Model calibration and validation

Many SWAT model parameters are difficult to obtain through observation. Various parameters have differing effects on hydrological processes. Sensitivity analysis can identify the effects and importance of model parameters that can then be targeted for adjustment to improve the accuracy of the model. We analyzed the results from the hydrological processes calculation module of the SWAT model. The analysis provided a ranking of model parameters by order of importance. We finally selected the following 10 parameters to be calibrated: ESCO, CANMX, SOL_AWC, SOL_BD, EPCO, HVSTI, GW_REVAP, CN2, GSI and GWQMN (Table 1).

Table 1 Parameters used for SWAT model calibration.

The four evaluation indices (P-factor, R-factor, NS and Φ) were optimized by repeatedly adjusting the range of each parameter until we obtained a steady parameter value. Table 1 lists the calibrated parameters and their descriptions, and their initial and optimal values. The smaller the soil evaporation compensation factor (ESCO), the more water can be absorbed from the lower level soil for soil evaporation. Arnold et al.38 suggest that the value of ESCO should be varied between 0.75 and 1.0, and we used the value 0.94. This relatively high ESCO value indicates that soil evaporation has a weak influence on the whole evaporation process because of the high vegetation coverage, high plastic film mulch coverage, and low air temperature in the Heihe agricultural region. The maximum canopy storage (CANMX) has a significant effect on hydrological processes, especially for evapotranspiration in arid areas. The value of CANMX for farmland in this study was 16.25 (mm). The plant uptake compensation factor (EPCO) has an important effect on the ET simulation. When the EPCO value is close to 1, the crop can extract more water from the lower soil layer; when it is closer to 0, water absorption from the soil is limited. The calibrated value of EPCO was 0.1, mainly because local soil is very porous and there is little capillary water movement. The harvest index (HVSTI) and maximum stomatal conductance (GSI) were calibrated to 0.52 and 1.77 m/s, respectively, as given by Jiang et al.39. The SCS runoff curve number (CN2) was eventually reduced by 0.21 from the initial values, similar to the values given in Li et al.40. The soil-related sensitivity parameters (SOL_AWC, SOL_BD) were reduced by 0.05 and 0.24, respectively. The parameters GW_REVAP and GWQMN, which are correlated with groundwater flow, were calibrated to 0.05 and 800 mm, respectively.

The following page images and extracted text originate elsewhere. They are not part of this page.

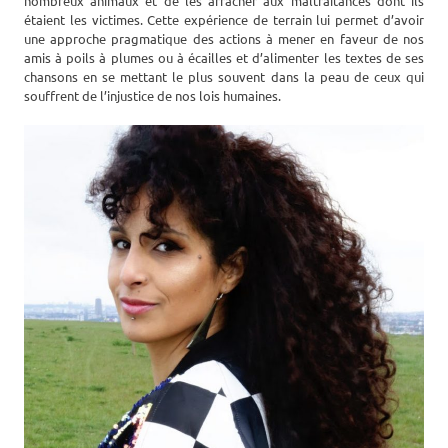
nombreux animaux et de les arracher aux maltraitances dont ils
étaient les victimes. Cette expérience de terrain lui permet d’avoir
une approche pragmatique des actions à mener en faveur de nos
amis à poils à plumes ou à écailles et d’alimenter les textes de ses
chansons en se mettant le plus souvent dans la peau de ceux qui
souffrent de l’injustice de nos lois humaines.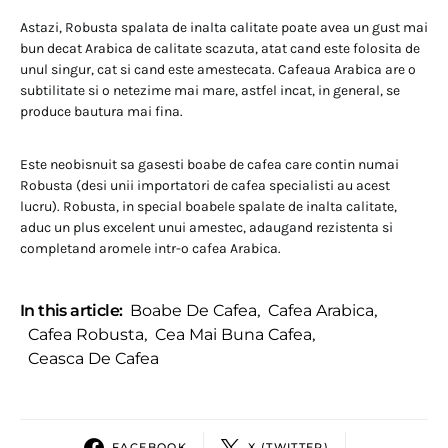
Astazi, Robusta spalata de inalta calitate poate avea un gust mai
bun decat Arabica de calitate scazuta, atat cand este folosita de
unul singur, cat si cand este amestecata. Cafeaua Arabica are o
subtilitate si o netezime mai mare, astfel incat, in general, se
produce bautura mai fina.
Este neobisnuit sa gasesti boabe de cafea care contin numai
Robusta (desi unii importatori de cafea specialisti au acest
lucru). Robusta, in special boabele spalate de inalta calitate,
aduc un plus excelent unui amestec, adaugand rezistenta si
completand aromele intr-o cafea Arabica.
In this article:
Boabe De Cafea
,
Cafea Arabica
,
Cafea Robusta
,
Cea Mai Buna Cafea
,
Ceasca De Cafea
FACEBOOK
X (TWITTER)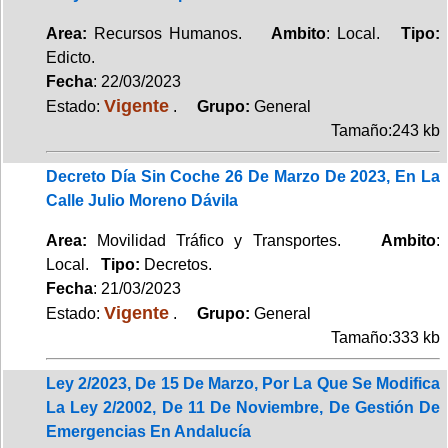
Area:
Recursos Humanos.
Ambito
: Local.
Tipo:
Edicto.
Fecha
: 22/03/2023
Vigente
Estado:
.
Grupo:
General
Tamaño:243 kb
Decreto Día Sin Coche 26 De Marzo De 2023, En La
Calle Julio Moreno Dávila
Area:
Movilidad Tráfico y Transportes.
Ambito
:
Local.
Tipo:
Decretos.
Fecha
: 21/03/2023
Vigente
Estado:
.
Grupo:
General
Tamaño:333 kb
Ley 2/2023, De 15 De Marzo, Por La Que Se Modifica
La Ley 2/2002, De 11 De Noviembre, De Gestión De
Emergencias En Andalucía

As suggested in Sun et al.41, we selected 14 of the 31 sub-basins in the Heihe agricultural region, which collectively contain all land use and soil types in the region, combined them with the ET data, and used them as the objectives for parameter calibration. The remaining 17 sub-basins were selected for validation. As shown in Fig. 2, the P-factor was >0.5 for 50% of the calibrated sub-basins and for 41.2% of the validated sub-basins. The R-factor was relatively small, its value was always <1.0. The NS coefficient value was >0.6 in 78.6% of the calibrated sub-basins and in 58.8% of the validated sub-basins. The model also calculated the efficiency criteria of the best simulation. The Φ value was >0.7 in 71.4% of the calibrated sub-basins and in 52.9% of the validated sub-basins. Overall, we concluded that the calibrated SWAT model accurately represents the study area and that the results are acceptable for use, particularly in the agricultural area.

Figure 2
figure 2

The P-factor, R-factor, NS coefficient and Φ for model calibration and validation at 31 sub-basins. The maps were created using ArcGIS10.0 software provided by the Environmental Systems Research Institute (http://www.esri.com).

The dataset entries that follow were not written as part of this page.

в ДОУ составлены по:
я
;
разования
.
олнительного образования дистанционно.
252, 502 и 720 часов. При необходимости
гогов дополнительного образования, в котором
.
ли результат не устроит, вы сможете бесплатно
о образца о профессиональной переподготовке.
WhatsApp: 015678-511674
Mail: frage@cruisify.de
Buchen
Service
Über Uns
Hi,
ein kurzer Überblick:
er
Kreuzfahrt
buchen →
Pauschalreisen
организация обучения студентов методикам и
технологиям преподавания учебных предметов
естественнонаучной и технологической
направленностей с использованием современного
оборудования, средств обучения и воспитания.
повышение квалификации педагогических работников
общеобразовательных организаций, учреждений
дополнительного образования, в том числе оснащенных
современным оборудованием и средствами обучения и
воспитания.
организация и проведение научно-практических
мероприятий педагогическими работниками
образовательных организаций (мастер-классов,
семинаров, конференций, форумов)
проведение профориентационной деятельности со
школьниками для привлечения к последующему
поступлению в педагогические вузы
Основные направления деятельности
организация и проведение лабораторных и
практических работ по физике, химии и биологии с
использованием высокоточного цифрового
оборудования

The results were further evaluated by comparisons of simulated ET and observed ET in typical sub-basins, which are predominantly bare soil (sub-basin 3) and cultivated land (sub-basin 31). Figure 3 and Table 2 show that the simulation agreed well with the observed values for two typical sub-basins, and the statistical values of the indicators demonstrated that the model performed well. The NS and Φ values were mostly ≥0.7, RMSE was in the range 1.72–4.95 mm, RB was in the range −0.08 to +0.02, and the indicators E, E1, and dr were simultaneously close to 1. These values also indicate that the calibrated SWAT model reasonably well simulates ET in the area. The ETWatch platform uses daily net radiation, soil moisture, and wind speed, which have been shown to be the most important factors of surface resistance, to estimate daily surface resistance. ETWatch combines these factors with meteorological data using the Penman–Monteith equation to estimate daily ET. However, ET calculation in SWAT is indirect since it does not use meteorological factors to directly calculate ET. So we can find that the method of calculating ET is independent between these two models, and thus we conclude that the SWAT model provides reliable data for the analysis of changes in ET and permits accurate identification of the factors that drive the changes.

Figure 3
figure 3

Simulated and observed monthly evapotranspiration (ET) at two typical sub-basins (numbers 3 and 31) for the calibration period (2000–2009) and the validation period (2010–2013).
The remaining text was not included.